Los alcaldes y alcaldesas de pueblos medianos o pequeños tienen claro, desde antes de asumir los cargos, quiénes dirigen a los delincuentes en el municipio y la región. Los identifican por sus nombres y apodos. Saben dónde viven, de qué familia proceden y quiénes son sus operadores. Muchas ocasiones son vecinos que, para los ajenos a la localidad, pueden pasar como “buenas personas” con tales o cuales negocios, gente adinerada, peligrosa, que administra la venta de droga, asalta, extorsiona, hostiga, tortura, desaparece personas, enfrenta a grupos contrarios, etcétera. Son criminales bajo las órdenes del llamado jefe de plaza.

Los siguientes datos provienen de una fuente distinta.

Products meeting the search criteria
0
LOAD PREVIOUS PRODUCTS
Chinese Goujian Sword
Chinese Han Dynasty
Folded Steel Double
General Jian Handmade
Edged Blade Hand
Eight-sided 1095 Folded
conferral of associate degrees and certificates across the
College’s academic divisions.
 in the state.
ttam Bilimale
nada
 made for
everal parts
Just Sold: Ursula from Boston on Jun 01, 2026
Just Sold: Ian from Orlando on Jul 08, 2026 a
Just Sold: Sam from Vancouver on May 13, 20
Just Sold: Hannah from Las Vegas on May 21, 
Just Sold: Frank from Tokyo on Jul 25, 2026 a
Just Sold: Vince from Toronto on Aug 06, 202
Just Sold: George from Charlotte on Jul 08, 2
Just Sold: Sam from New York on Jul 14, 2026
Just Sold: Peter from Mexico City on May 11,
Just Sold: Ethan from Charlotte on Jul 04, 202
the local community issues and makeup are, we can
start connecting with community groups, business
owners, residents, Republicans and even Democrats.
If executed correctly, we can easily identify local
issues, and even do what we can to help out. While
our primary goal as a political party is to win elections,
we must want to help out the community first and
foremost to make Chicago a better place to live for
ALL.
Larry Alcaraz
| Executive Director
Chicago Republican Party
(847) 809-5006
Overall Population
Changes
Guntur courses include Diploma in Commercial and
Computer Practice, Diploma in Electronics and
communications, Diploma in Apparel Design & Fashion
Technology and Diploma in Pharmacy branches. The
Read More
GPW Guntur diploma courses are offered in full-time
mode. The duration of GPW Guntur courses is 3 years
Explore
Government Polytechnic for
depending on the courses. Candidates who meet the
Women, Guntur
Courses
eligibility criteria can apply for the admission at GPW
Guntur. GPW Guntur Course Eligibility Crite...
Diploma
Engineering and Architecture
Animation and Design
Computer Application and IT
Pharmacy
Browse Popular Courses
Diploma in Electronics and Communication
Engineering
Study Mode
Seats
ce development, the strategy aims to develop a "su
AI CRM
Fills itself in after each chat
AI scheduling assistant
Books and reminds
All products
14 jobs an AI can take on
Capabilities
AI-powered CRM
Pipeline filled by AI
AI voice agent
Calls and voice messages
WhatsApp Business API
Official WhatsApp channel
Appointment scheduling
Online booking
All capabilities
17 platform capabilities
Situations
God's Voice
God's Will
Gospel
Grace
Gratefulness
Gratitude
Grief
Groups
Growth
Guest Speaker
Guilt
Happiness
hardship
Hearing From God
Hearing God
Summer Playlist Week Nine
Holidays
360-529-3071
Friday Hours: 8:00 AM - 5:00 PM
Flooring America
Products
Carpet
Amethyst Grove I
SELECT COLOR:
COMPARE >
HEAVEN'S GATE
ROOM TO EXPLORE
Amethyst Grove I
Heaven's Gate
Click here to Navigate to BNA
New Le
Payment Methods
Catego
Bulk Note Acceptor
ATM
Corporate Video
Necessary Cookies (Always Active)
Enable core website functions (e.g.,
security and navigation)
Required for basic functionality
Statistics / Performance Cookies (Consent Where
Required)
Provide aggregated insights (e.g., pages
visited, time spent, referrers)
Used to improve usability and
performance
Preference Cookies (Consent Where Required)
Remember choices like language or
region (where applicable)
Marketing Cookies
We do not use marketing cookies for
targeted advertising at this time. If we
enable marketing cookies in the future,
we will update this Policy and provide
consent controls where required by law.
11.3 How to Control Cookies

Ante esa realidad, los o las alcaldes tienen diferentes opciones, todas riesgosas: una, pactar con el grupo delictivo, de tal manera que le permiten operar a cambio de mantener relativa tranquilidad en el municipio, de “llevar la fiesta en paz”, con los menores sobresaltos posibles. En este panorama, los hampones continúan con sus actividades ilícitas y están en comunicación con las autoridades, que no actúan contra ellos, ni tendrían cómo hacerlo, abandonadas a su suerte, con sus corporaciones diezmadas, sin recursos para equiparlas. Es la ‘paz narca’, con autoridades legales y bandas ilegales. La vida en esos pueblos y ciudades continúa con una aparente normalidad que encubre la violencia subterránea. Una variante es que el alcalde no se involucre, deje todo en manos del comisario para que éste tenga acuerdos.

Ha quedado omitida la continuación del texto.